Example MLI problem
Problem name
Classification of iris dataset
Problem Statement
Given the iris dataset, you need to train your model to predict to predict the Species of iris plant based on their sepal and petal details.
Note that the above problem statement is too short and does not explain the problem in detail. It's provided for sample purpose only.
Training dataset
file: /data/training/iris_train.csv
Columns
Sepal.Length
Sepal.Width
Petal.Length
Petal.Width
Species
Output format
You need to write a csv file /code/iris_prediction.csv
with the following data.
The file line should have the column names id
and Species
.
Next n
lines should contain predicted values of Species for each id
in the test data.
Example
id,Species
3,setosa
8,setosa
Datasets
Training dataset
This dataset will be publicly available to the user.
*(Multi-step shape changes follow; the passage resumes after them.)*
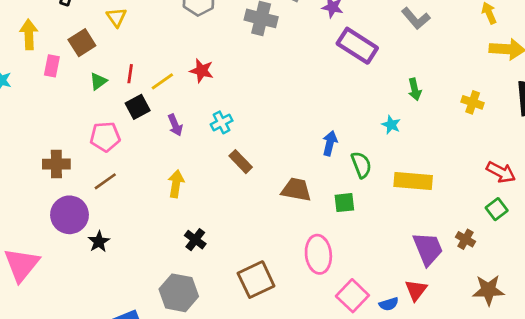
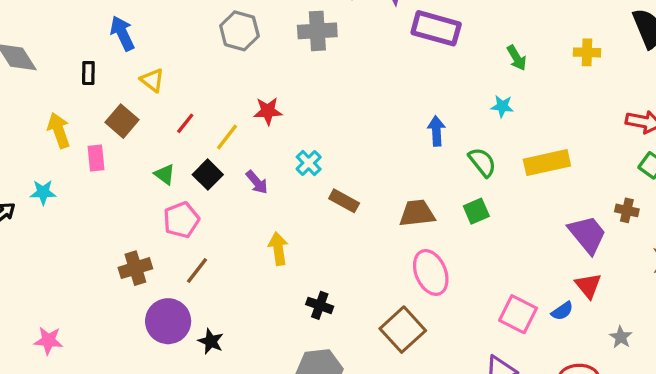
red line: (130, 74) -> (185, 123), moved, turned 48
green triangle: (98, 81) -> (165, 174), moved, turned -30
blue arrow: (330, 143) -> (436, 131), moved
pink ellipse: (318, 254) -> (431, 272), moved

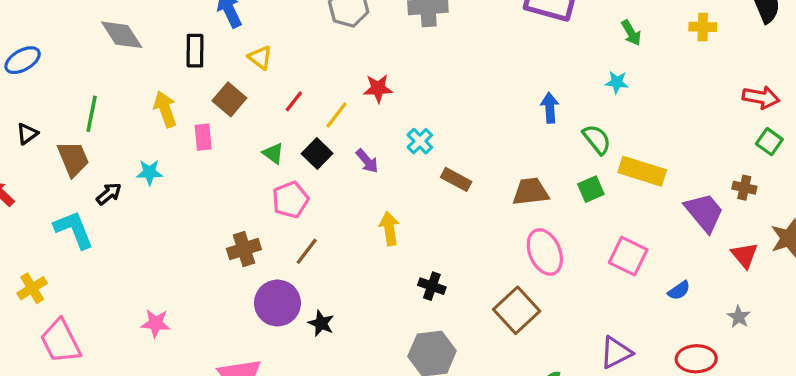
black rectangle: (88, 73) -> (195, 51), size x1.4
yellow rectangle: (547, 163) -> (642, 171), moved, turned 30
red triangle: (588, 286) -> (744, 255), moved
pink square: (518, 314) -> (628, 256), moved

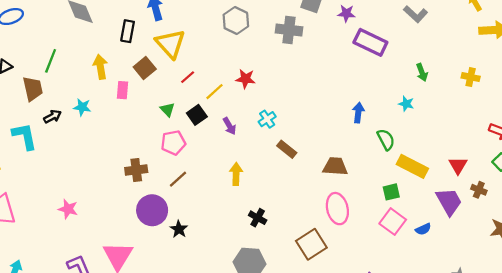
yellow triangle: (260, 58) -> (170, 44), size x1.8
green square: (591, 189) -> (391, 192), moved
red triangle: (744, 255) -> (458, 165), moved
blue semicircle: (679, 291) -> (423, 229), moved

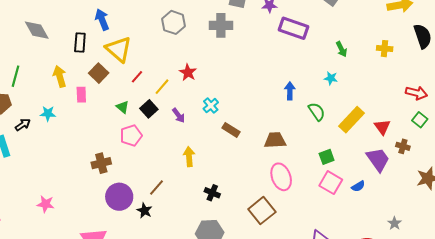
red star: (246, 79) -> (188, 72), turned 30
yellow rectangle: (412, 166) -> (351, 120), moved, turned -68
brown line: (178, 179) -> (157, 187), moved

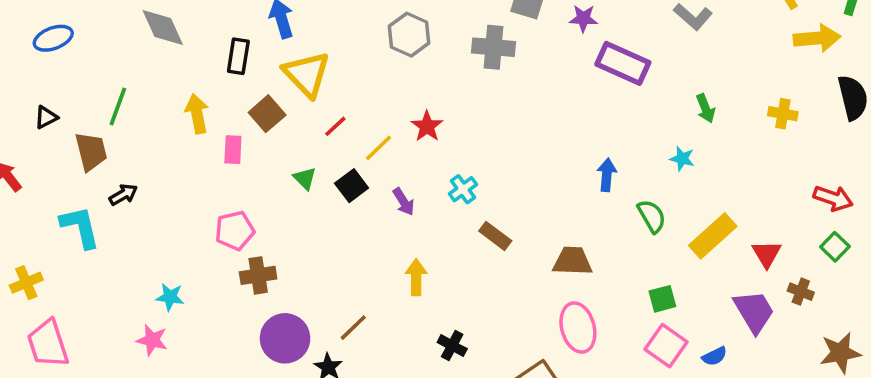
cyan star: (48, 114) -> (170, 297), moved
pink pentagon: (131, 135) -> (235, 231), moved

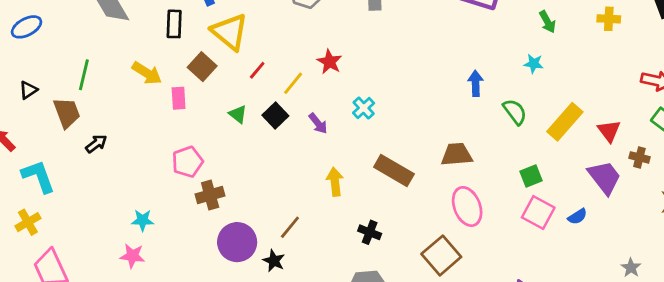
yellow arrow: (197, 114) -> (147, 73), turned 140
cyan L-shape: (80, 227) -> (38, 176), moved
brown rectangle: (495, 236) -> (394, 171), moved, size x1.5

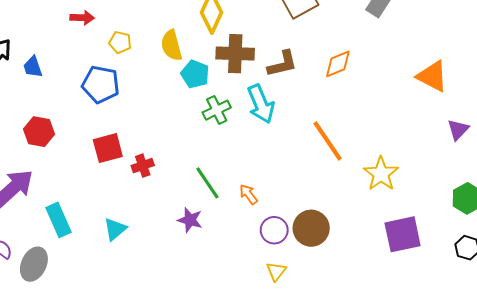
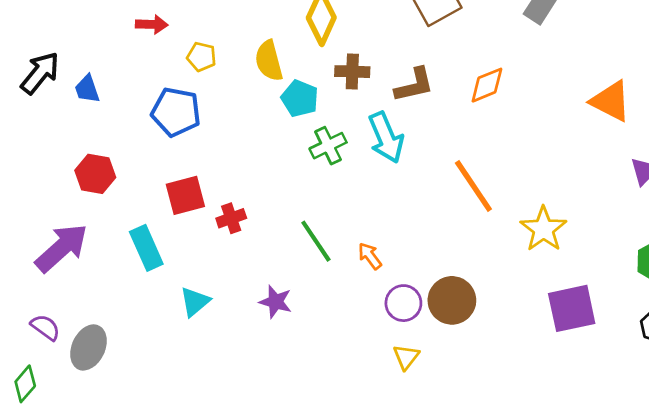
brown cross: (235, 54) -> (352, 72), size x0.7
cyan rectangle: (59, 220) -> (146, 248), moved
purple star: (190, 220) -> (276, 302), moved

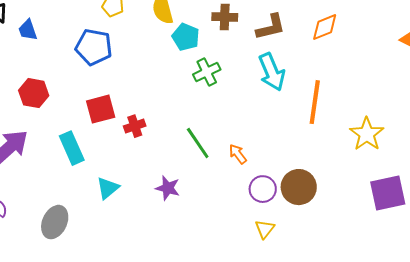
cyan arrow: (386, 138) -> (272, 72), moved
orange line: (473, 186) -> (315, 102), turned 42
gray ellipse: (88, 347) -> (55, 222), moved

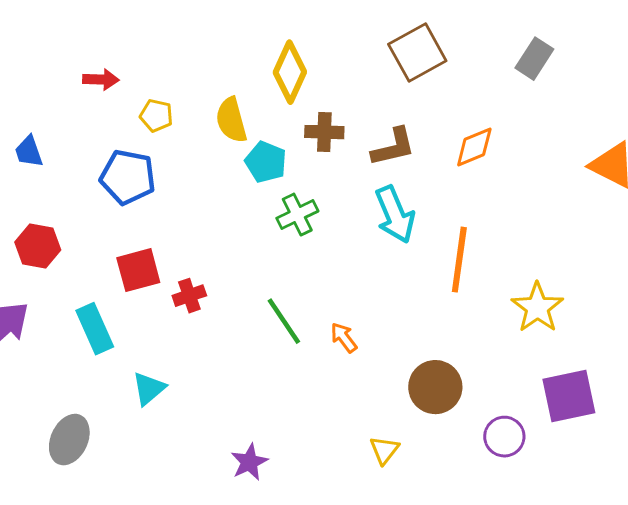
purple star: (168, 188) -> (249, 462), moved, turned 30
purple circle: (263, 189) -> (504, 437), moved

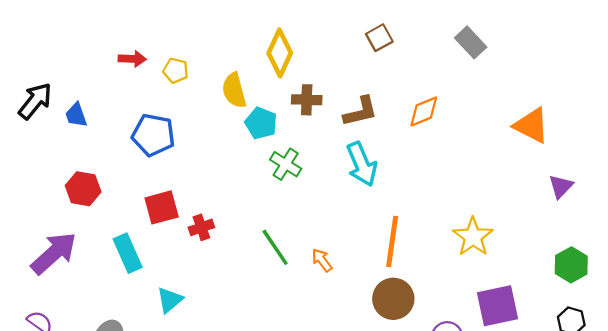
brown square: (417, 53) -> (379, 38), size x0.6
gray rectangle: (534, 59) -> (471, 42), turned -76
yellow pentagon: (156, 116) -> (176, 71), moved
green cross: (297, 215) -> (286, 164), turned -32
orange line: (459, 260) -> (392, 241), moved

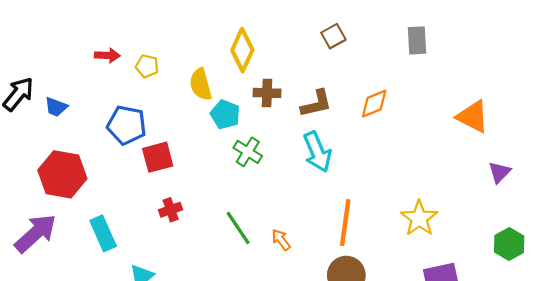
gray rectangle: (471, 42) -> (417, 40), turned 40
blue trapezoid: (76, 115) -> (56, 107), turned -50
red hexagon: (83, 189) -> (62, 174), size x1.5
red square: (162, 207) -> (158, 157), moved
He can also download it. Download training dataset
Test dataset
This dataset will not be publicly available to the user. It will be available in the evaluation environment only. Download test dataset
Solution
library(caret)
library(klaR)
data_train = read.csv("/data/training/iris_train.csv")
data_test = read.csv("/data/test/iris_test.csv")
# User can save any number of plots to `/code/output` directory
# This will be visible in the reports
png(filename = "/code/output/pairs.png")
pairs(iris[1:4], pch = 21, bg = c("red", "green3", "blue")[unclass(iris$Species)])
dev.off()
model = NaiveBayes(Species~., data = data_train)
predictions = predict(model, data_test)
data_test$Species = predictions$class
write.csv(data_test[,c("id","Species")],file = "/code/iris_prediction.csv",quote = FALSE,row.names = FALSE)
Generated plots
Testcases
Note that plots can be generated by the evaluation script also.
data_train = read.csv("/data/training/iris_train.csv")
data_test = read.csv("/code/iris_prediction.csv") # File generated by the user
data_actual = read.csv("/data/test/iris_actual.csv") # Contains the actual values for Species in test data
final = merge(data_test, data_actual, by = "id")
# Exit if output file does not contain the expected data
stopifnot(nrow(final) == nrow(data_actual))
cm = as.matrix(table(Actual = final$Species.y, Predicted = final$Species.x))
n = sum(cm)
diag = diag(cm)
accuracy = sum(diag) / n
write(c("accuracy", accuracy),file = "/code/errormetrics",ncolumns = 2) # This is required to show the error metrics value to the user
# Return exit code 1 if accuracy is less
stopifnot(accuracy > 0.7)